[Stored data]
● ● ● ● ●
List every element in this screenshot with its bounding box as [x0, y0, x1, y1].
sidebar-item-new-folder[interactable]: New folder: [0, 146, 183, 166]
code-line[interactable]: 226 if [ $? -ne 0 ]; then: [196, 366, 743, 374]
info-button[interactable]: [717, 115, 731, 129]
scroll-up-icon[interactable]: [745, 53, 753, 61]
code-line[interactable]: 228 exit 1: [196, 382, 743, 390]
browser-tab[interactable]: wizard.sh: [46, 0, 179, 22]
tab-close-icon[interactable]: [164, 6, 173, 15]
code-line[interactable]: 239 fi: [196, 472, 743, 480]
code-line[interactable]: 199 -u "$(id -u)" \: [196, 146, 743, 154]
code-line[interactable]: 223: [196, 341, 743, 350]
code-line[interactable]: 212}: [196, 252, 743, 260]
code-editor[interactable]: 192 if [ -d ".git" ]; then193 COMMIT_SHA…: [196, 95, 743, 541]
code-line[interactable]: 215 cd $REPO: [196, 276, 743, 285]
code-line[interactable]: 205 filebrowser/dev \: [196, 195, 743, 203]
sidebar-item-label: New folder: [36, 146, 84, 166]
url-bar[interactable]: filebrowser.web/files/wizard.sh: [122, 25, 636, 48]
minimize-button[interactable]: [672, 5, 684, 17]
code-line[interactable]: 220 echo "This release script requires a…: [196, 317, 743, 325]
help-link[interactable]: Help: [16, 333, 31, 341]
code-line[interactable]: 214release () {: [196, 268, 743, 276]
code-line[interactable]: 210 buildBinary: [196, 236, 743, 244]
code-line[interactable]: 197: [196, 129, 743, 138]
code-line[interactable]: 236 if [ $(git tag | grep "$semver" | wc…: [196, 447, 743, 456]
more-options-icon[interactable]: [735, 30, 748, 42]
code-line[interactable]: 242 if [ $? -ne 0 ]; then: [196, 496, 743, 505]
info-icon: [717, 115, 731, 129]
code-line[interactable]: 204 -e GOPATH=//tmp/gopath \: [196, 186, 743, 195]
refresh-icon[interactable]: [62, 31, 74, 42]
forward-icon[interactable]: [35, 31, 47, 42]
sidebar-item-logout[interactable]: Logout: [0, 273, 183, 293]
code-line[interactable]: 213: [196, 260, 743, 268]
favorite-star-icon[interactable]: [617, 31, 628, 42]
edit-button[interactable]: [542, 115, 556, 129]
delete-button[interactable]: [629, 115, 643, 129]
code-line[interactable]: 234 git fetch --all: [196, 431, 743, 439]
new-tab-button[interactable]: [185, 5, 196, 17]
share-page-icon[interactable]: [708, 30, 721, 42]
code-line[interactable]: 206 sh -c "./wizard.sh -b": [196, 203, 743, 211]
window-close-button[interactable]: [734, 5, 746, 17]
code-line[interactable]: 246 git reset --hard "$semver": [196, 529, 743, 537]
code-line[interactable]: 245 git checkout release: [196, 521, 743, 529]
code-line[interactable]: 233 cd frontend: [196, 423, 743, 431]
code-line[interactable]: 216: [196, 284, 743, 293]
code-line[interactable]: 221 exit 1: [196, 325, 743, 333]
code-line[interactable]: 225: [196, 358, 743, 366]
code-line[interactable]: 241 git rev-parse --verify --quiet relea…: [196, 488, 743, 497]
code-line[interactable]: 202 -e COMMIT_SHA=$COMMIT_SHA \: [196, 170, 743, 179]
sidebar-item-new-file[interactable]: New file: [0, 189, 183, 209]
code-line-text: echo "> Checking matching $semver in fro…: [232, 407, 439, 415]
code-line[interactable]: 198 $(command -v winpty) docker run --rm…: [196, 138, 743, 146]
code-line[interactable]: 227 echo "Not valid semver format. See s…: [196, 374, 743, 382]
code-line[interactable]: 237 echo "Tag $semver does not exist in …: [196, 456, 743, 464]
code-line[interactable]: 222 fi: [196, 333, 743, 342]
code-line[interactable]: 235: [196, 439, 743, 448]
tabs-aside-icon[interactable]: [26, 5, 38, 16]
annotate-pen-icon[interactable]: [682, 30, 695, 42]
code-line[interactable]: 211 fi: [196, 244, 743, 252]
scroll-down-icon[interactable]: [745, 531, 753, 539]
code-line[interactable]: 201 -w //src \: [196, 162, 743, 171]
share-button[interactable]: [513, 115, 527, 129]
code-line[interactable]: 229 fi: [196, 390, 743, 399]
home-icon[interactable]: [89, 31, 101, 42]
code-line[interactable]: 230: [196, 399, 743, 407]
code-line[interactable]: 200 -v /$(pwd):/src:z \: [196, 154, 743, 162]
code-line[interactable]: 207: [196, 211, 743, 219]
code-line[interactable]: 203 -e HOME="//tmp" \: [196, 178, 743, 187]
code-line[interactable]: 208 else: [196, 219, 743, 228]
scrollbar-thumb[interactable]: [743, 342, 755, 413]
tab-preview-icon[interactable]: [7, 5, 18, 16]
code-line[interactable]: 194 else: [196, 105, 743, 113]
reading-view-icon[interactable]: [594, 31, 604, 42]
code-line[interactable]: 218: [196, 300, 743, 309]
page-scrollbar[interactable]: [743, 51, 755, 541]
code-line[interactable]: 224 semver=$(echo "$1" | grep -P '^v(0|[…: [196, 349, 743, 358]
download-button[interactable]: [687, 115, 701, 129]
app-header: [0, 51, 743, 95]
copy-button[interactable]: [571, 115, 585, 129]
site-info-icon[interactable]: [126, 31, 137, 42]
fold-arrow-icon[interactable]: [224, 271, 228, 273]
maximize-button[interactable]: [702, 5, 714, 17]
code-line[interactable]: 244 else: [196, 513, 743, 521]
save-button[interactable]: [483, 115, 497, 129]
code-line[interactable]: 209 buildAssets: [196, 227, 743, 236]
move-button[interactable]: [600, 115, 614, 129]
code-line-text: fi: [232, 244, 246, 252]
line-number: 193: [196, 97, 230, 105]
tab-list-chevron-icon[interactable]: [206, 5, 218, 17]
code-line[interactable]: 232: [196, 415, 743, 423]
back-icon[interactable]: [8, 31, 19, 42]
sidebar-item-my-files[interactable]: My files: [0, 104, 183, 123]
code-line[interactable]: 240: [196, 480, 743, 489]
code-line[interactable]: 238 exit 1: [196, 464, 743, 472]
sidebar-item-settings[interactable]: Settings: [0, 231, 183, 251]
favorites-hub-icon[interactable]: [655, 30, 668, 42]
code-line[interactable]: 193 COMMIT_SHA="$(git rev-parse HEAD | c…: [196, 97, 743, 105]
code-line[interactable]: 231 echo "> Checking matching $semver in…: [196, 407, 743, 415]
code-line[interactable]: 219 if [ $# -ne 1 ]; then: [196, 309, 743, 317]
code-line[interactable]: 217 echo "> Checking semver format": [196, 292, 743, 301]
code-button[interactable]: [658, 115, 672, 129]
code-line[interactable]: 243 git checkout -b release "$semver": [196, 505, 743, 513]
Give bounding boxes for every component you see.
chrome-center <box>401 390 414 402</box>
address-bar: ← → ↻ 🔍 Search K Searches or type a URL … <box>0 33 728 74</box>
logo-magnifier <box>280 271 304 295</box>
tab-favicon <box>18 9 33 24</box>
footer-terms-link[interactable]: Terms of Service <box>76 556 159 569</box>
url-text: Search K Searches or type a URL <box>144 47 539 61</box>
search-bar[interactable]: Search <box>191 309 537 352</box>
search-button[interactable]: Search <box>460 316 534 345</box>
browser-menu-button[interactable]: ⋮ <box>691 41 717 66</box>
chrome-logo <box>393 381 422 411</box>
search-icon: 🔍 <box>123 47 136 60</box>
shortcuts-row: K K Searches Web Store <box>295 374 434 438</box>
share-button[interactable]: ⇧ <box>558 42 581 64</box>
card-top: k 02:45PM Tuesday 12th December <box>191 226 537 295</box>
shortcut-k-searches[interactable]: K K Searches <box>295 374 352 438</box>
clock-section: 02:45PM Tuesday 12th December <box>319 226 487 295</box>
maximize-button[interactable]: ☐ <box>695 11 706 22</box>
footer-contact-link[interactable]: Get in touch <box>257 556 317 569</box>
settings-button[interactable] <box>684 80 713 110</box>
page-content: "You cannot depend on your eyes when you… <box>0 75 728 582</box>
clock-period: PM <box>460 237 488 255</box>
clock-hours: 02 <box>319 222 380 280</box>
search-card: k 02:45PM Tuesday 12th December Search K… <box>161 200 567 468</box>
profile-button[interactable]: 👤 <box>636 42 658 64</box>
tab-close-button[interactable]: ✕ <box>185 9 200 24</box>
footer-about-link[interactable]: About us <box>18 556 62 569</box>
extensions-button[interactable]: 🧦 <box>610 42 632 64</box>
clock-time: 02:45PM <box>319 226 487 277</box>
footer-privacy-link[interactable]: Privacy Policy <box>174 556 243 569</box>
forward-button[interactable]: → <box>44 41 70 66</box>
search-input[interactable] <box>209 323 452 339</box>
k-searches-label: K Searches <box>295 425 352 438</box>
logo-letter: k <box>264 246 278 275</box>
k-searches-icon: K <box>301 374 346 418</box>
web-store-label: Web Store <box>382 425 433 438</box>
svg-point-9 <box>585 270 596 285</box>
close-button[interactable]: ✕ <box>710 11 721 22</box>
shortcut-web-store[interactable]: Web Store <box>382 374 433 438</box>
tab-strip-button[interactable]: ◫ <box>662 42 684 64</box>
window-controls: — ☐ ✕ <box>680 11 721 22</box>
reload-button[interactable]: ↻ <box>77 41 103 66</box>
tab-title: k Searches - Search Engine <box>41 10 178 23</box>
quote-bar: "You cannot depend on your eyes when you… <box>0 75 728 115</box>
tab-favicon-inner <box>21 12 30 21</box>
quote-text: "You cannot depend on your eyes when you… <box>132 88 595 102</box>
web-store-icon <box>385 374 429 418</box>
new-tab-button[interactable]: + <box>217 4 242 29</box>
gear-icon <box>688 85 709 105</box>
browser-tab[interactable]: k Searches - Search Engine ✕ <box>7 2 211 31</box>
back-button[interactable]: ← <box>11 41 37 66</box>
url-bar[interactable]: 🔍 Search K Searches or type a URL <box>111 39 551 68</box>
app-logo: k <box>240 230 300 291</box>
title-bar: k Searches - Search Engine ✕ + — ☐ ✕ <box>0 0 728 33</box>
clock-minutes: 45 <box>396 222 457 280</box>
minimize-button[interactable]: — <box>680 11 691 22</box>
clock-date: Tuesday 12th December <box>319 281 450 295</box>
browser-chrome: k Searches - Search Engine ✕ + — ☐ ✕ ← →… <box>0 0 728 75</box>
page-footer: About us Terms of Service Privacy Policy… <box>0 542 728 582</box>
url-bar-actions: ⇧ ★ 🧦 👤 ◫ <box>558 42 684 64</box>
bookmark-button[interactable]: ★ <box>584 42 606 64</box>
● ● ● ● ●
• [The task]:
Your reply should consist of a single number, the count of lines in the records above that contain the string "scrollbar".

• [Solution for this problem]:
2